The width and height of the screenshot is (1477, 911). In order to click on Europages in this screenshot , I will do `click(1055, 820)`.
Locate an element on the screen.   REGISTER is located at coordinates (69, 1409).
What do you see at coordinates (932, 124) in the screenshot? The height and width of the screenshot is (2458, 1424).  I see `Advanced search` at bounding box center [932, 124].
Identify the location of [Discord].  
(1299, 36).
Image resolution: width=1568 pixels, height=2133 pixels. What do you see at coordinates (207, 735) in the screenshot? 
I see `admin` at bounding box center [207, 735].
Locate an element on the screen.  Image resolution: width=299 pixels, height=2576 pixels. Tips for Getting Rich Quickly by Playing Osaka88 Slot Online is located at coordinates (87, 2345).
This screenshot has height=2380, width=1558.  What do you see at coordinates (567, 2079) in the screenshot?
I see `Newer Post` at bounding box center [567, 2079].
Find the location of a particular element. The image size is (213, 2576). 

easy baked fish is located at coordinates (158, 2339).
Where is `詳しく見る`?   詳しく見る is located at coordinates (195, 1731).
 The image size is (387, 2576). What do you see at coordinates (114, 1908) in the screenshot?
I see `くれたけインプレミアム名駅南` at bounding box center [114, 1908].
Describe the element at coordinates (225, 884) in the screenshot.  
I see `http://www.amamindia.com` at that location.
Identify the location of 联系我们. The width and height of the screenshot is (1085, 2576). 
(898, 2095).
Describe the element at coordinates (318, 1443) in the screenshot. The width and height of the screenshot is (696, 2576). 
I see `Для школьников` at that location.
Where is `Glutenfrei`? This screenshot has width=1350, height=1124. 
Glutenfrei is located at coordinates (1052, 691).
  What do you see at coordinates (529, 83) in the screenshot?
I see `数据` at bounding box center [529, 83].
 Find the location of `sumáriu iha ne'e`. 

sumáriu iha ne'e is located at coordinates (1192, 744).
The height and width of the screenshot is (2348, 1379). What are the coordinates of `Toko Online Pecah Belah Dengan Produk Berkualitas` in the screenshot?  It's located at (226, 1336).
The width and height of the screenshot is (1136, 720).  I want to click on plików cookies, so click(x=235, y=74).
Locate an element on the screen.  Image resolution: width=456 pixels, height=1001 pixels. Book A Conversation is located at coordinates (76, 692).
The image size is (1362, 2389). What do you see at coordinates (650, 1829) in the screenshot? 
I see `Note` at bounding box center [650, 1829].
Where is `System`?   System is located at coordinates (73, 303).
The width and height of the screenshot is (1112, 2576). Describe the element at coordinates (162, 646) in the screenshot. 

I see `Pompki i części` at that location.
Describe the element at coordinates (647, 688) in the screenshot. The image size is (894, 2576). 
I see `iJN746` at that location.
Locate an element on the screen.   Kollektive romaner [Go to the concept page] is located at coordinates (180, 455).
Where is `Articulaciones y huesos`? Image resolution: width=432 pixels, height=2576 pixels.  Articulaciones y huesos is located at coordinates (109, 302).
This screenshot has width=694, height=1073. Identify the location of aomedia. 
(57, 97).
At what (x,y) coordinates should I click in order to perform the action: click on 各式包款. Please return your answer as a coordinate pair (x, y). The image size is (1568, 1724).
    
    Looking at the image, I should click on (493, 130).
• • • • • • •
• **Exercise aim**
Considering each line of the records on its own, count those that contain "Online" and give only that number.

• **Completed exercise**
2